Regionalgeschichte: Als Alexander I. die Herrschaft übernahm

25.11.2013

Jever Vor genau 200 Jahren wurde in den „Wöchentliche[n] Anzeigen und Nachrichten von Jever“, eine „Bekanntmachung an die Bewohner von Jeverland und Kniphausen veröffentlicht: Es handelt sich um die am 25. November 1813 erlassene Proklamation der Wiederinbesitznahme der Herrschaft Jever für Zar Alexander I.

Das Jeverland war nach dem Tod des letzten Anhalt-Zerbster Fürsten Friedrich August (3. März 1793) an dessen Schwester gefallen, die 1745 den späteren russischen Zaren Peter III. heiratete und seit 1762 als Zarin Katharina II. regierte. Nach Katharinas Tod 1796 folgten auf dem Zarenthron ihr Sohn Paul und 1801 ihr Enkel Alexander.

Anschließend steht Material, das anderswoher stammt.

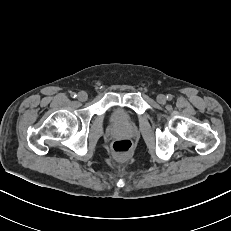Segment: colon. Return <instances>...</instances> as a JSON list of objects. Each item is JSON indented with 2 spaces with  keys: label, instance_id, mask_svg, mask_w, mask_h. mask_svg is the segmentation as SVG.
Returning <instances> with one entry per match:
<instances>
[{
  "label": "colon",
  "instance_id": "obj_1",
  "mask_svg": "<svg viewBox=\"0 0 231 231\" xmlns=\"http://www.w3.org/2000/svg\"><path fill=\"white\" fill-rule=\"evenodd\" d=\"M133 144L129 139H118L113 142L112 149L117 156L124 157L132 150Z\"/></svg>",
  "mask_w": 231,
  "mask_h": 231
}]
</instances>
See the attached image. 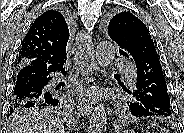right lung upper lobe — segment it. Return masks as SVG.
<instances>
[{"label": "right lung upper lobe", "instance_id": "cb5924a9", "mask_svg": "<svg viewBox=\"0 0 184 133\" xmlns=\"http://www.w3.org/2000/svg\"><path fill=\"white\" fill-rule=\"evenodd\" d=\"M70 38V23L67 14L60 9H51L41 14L26 34L19 55L17 69L31 60L47 64L66 61V46Z\"/></svg>", "mask_w": 184, "mask_h": 133}]
</instances>
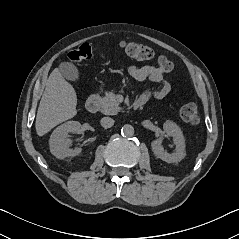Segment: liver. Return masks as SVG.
Instances as JSON below:
<instances>
[{"label": "liver", "mask_w": 239, "mask_h": 239, "mask_svg": "<svg viewBox=\"0 0 239 239\" xmlns=\"http://www.w3.org/2000/svg\"><path fill=\"white\" fill-rule=\"evenodd\" d=\"M77 95L75 89L62 76L59 69L50 74L37 110L35 128L43 136L58 124L76 114Z\"/></svg>", "instance_id": "6515ba94"}]
</instances>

Katharina kannte das ererbte Jeverland immerhin aus eigener Anschauung: als 14-jährige Zerbster Prinzessin Sophie Auguste Friederike hatte sie Jever 1743 besucht. Für ihre Nachfolger Paul I. und Alexander I. jedoch blieb das ferne Ländchen nur ein unbedeutender Fleck auf der Landkarte. Die Regierungsgeschäfte im Jeverland führte als Landesadministratorin Katharinas Schwägerin Friederike Auguste Sophie, Witwe des letzten Zerbster Fürsten.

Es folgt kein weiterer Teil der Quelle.